In a recent article in The Chronicle of Higher Education, I made a case to my colleagues in the STEM fields that we need to stand up for the arts and humanities. It’s not that I think those colleagues do not value the arts and humanities; on the contrary, I know that the vast majority of them do. Indeed, most of the scientists and mathematicians of my acquaintance are themselves well-educated in the humanities and understand the importance of those disciplines to placing our own within the broader context of human experience. But we need to do more than just understand. We need to speak up.
The line between the sciences and the humanities is blurry at best, and allowing short-sighted politicians to starve the humanities in the name of fiscal responsibility is dangerous to us as well as to them. The habits of mind we seek to develop in students – intellectual curiosity, thoughtful analysis, an ability to withhold judgment – must be developed from many angles to be maximally effective. Put another way, our students need to study the humanities in order to achieve the level of intellectual maturity necessary to succeed in STEM (or, for that matter, anything else). Beyond that, the humanities frame our understanding of the world and grant us access to experiences we have never had ourselves – a critical thing for scientists, surely. Indeed, it is difficult to imagine the trajectory of science over the last 150 years without the influence of Jules Verne, to name one notable example. At least as important are the ethical questions raised by the likes of Mary Shelley, H. G. Wells, and George Orwell. Ideally, an understanding of historical context informs our cultural conversation about such questions; when no such understanding exists, the conversation suffers or even dies.

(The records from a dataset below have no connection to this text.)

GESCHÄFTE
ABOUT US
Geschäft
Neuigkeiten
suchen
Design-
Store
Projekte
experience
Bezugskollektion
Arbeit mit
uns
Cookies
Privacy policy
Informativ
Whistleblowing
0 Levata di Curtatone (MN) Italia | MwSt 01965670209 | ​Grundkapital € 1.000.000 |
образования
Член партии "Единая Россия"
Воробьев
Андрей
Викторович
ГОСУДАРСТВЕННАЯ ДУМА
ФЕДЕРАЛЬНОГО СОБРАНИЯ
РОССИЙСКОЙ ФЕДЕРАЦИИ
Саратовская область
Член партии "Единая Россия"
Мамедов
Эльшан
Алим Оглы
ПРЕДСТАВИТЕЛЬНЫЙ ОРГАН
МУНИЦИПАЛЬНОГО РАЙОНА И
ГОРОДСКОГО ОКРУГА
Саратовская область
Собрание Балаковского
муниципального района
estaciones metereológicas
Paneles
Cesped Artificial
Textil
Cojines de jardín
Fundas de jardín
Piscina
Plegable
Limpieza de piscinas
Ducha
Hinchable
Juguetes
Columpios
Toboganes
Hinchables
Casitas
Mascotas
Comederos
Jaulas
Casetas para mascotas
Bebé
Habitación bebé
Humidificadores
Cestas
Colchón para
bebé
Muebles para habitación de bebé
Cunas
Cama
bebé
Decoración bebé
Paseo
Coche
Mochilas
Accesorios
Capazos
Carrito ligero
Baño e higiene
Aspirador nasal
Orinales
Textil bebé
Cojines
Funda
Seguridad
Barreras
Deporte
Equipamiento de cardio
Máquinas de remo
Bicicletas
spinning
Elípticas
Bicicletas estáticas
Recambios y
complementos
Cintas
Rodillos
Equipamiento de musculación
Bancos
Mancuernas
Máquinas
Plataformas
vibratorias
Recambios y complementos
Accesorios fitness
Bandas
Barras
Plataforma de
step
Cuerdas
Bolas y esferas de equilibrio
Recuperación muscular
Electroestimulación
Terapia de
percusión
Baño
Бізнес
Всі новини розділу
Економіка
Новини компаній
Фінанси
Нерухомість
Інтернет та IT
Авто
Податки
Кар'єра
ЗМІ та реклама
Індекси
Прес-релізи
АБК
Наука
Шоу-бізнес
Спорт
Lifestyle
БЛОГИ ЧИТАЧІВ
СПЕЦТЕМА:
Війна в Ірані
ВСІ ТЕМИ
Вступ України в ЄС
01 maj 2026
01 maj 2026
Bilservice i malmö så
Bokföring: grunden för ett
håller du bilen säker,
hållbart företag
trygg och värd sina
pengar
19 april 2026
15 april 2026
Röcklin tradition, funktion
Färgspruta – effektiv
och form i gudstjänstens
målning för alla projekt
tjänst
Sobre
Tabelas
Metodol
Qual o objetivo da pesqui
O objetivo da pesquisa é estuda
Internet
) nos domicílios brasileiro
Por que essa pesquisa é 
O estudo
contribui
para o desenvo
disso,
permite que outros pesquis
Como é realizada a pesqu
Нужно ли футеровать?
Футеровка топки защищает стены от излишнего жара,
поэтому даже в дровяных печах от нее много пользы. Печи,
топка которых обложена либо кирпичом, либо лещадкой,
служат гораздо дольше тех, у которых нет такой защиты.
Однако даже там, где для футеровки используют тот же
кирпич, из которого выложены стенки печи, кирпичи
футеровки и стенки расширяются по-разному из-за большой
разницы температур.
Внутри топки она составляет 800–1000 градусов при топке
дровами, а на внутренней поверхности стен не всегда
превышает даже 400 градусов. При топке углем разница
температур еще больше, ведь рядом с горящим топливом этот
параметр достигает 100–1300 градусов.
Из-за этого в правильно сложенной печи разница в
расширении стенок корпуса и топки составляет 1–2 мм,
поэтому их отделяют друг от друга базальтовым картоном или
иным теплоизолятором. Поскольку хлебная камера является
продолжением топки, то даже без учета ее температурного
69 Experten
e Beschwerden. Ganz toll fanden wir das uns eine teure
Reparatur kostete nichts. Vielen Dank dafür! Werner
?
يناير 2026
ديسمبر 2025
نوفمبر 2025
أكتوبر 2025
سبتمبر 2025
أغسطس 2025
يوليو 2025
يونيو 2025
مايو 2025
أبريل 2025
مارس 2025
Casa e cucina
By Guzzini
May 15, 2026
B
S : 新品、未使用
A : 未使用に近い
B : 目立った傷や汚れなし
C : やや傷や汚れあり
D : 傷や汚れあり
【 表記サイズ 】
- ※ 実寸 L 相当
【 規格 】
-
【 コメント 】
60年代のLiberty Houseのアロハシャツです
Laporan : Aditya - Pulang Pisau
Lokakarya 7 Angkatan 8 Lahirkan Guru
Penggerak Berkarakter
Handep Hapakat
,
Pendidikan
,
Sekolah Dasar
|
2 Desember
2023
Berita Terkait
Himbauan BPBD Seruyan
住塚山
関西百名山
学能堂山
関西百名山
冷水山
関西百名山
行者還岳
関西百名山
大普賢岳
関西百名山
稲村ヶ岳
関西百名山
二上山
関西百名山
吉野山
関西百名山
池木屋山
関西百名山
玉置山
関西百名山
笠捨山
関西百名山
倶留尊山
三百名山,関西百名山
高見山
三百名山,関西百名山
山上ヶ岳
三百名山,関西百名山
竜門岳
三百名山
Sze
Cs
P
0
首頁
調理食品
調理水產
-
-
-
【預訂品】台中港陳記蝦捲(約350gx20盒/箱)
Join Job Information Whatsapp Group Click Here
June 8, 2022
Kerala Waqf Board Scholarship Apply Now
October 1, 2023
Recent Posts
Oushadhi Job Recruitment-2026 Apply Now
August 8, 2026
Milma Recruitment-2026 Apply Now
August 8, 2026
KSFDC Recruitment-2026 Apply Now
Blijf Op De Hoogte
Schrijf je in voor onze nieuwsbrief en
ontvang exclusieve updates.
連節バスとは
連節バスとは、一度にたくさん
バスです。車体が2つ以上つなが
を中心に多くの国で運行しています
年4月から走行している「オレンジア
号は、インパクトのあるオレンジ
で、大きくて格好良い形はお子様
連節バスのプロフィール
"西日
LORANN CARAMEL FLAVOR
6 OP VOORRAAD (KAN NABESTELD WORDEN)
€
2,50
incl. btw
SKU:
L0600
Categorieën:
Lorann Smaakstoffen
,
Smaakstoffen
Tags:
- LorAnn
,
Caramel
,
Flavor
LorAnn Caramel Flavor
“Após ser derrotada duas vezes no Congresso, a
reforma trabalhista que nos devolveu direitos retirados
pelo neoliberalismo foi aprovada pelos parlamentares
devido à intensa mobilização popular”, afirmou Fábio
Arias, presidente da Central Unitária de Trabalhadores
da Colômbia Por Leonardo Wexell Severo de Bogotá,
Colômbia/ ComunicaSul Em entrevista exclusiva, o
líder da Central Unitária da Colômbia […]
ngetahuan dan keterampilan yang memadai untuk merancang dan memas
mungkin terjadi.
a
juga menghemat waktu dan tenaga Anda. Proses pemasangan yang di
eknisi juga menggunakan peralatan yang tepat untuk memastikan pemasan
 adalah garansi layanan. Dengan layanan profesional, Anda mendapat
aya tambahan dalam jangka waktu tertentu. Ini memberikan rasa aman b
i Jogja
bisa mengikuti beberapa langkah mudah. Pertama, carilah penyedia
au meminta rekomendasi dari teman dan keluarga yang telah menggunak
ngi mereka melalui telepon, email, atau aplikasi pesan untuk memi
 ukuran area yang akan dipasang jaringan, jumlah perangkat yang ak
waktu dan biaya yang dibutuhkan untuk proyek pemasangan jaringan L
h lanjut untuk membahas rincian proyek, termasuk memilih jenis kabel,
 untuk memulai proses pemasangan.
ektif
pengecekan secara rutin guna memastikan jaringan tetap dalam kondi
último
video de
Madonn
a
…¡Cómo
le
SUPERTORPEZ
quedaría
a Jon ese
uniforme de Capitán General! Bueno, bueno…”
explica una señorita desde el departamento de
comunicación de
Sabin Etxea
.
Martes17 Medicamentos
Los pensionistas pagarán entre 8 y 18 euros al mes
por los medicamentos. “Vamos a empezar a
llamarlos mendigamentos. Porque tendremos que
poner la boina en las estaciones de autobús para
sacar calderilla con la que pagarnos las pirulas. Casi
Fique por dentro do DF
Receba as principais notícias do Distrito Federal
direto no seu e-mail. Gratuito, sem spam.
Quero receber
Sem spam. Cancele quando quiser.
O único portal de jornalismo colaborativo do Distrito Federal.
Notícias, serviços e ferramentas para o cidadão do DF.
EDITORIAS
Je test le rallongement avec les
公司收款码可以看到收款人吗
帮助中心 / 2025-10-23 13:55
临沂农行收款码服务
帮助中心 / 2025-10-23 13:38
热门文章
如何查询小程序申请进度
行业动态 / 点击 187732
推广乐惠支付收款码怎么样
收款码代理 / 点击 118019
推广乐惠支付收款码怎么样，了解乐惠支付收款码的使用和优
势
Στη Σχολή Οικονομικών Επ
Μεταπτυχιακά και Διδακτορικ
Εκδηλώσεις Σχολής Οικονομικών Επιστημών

Decades of research have shown a positive correlation between arts education and learning in STEM fields. Generations of worried STEM faculty have warned of the dangers of over-specialization. Of course, their influence on the sciences is not the only reason to support the arts and humanities; far from it. But the damage to STEM education that would be, and is being, caused by cuts to arts and humanities programs cannot be ignored. My plea to my STEM colleagues is, therefore, exactly that: stop ignoring it. Speak up.